Ok, I’ve finally reached my boiling point. I’ve just finished reading YET ANOTHER film essayist bemoan the lack of exceptional female performances on screen this year. One of my cohorts at Box Office Insider’s parent company wrote that Reese Witherspoon’s portrayal of Cheryl Strayed in “Wild” was the only strong performance there’s been by a woman so far this year (I’m paraphrasing so if I don’t have the quote exactly right don’t kill me. But I do have the sentiment correct). The phrase “slim pickings” was thrown about as well. Really? What have you been watching? Perhaps the “names” aren’t there, unless Meryl Streep dazzles us in “Into the Woods” which is obviously a distinct possibility, but that doesn’t mean in any way, shape or form that this year’s on screen female turns have been slim pickings and that’s certain to be news to an entire group of actresses who have turned in brilliant efforts so far this year, along with a very promising upcoming slate of possible Best Actress nominees come Oscar time.
Moore is more. The buzz coming out of TIFF was that Julianne Moore was a virtual shoo-in for a nomination with an astonishing performance of a woman battling the onset of Alzheimer’s in Sony Classics’ “Still Alice”. Oh and by the way, Moore may also be up for a Best Supporting nod for David Cronenberg’s “Maps to the Stars” as well, depending upon which category Focus decides to slot her into. The aforementioned Reese Witherspoon could actually be battling herself between “Wild” and the highly lauded drama, “The Good Lie”, yet another festival favorite. . Meryl is always in the mix come Oscar time and, depending upon the size of her role, Rosamund Pike could be as well for “Gone Girl”.

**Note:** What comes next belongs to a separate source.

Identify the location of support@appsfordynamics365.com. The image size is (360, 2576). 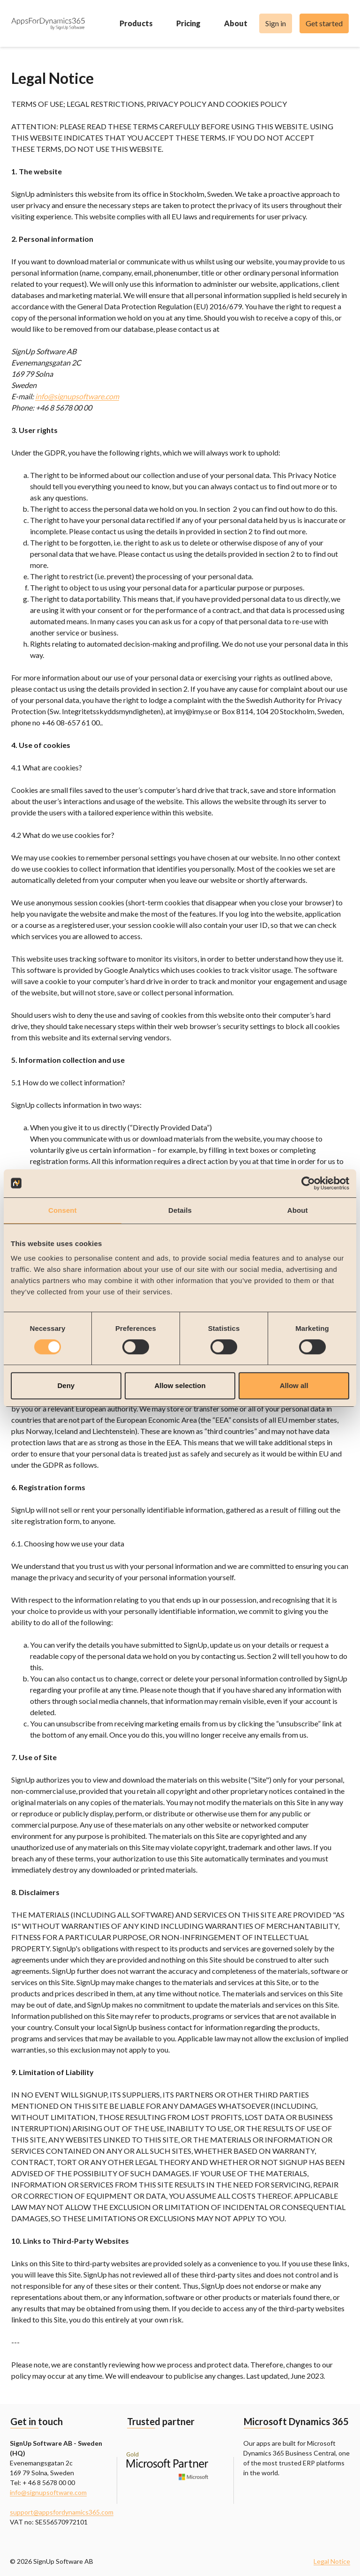 (61, 2512).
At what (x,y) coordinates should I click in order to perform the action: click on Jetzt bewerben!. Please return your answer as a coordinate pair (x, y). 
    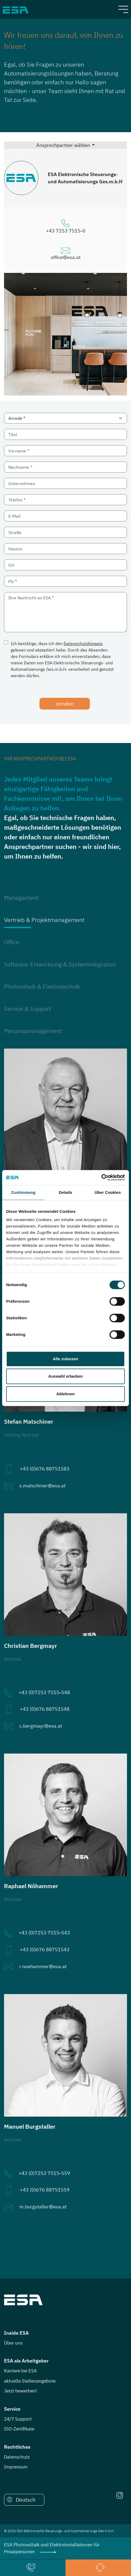     Looking at the image, I should click on (20, 2391).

Amy Adams has been nominated for an Oscar an almost inconceivable five times already (without a win, by the way) and is certain to get yet another nomination with Tim Burton’s “Big Eyes”. Unless the film is a complete disappointment, this would seem a cinematic no-brainer. In addition, Jessica Chastain should be in the running for either Weinstein’s “The Disappearance of Eleanor Rigby” or A24’s “A Most Violent Year”. Despite the film’s lackluster initial numbers “Tracks” star Mia Wasikowska is receiving raves for her work, Felicity Jones (again, depending upon which category the distributor selects for her) could be a going concern for “The Theory of Everything”, Shailene Woodley would seem a logical choice for one of the five nominees after her intimate portrayal of cancer victim Hazel in “The Fault In Our Stars”, the ever reliable Marion Cotillard is supposedly brilliant in “Two Days, One Night” and Juliette Binoche could sneak into the conversation with “Clouds of Sils Maria”, a film that Cannes fell in love with.
By my math, that’s at least a dozen strong roles for a group of actresses that have 32 Academy Award nominations between them. Perhaps we should take a step back and, instead of accentuating what we think we haven’t had this year at the movies, celebrate what is shaping up to actually be a very solid year for Oscar worthy female performances.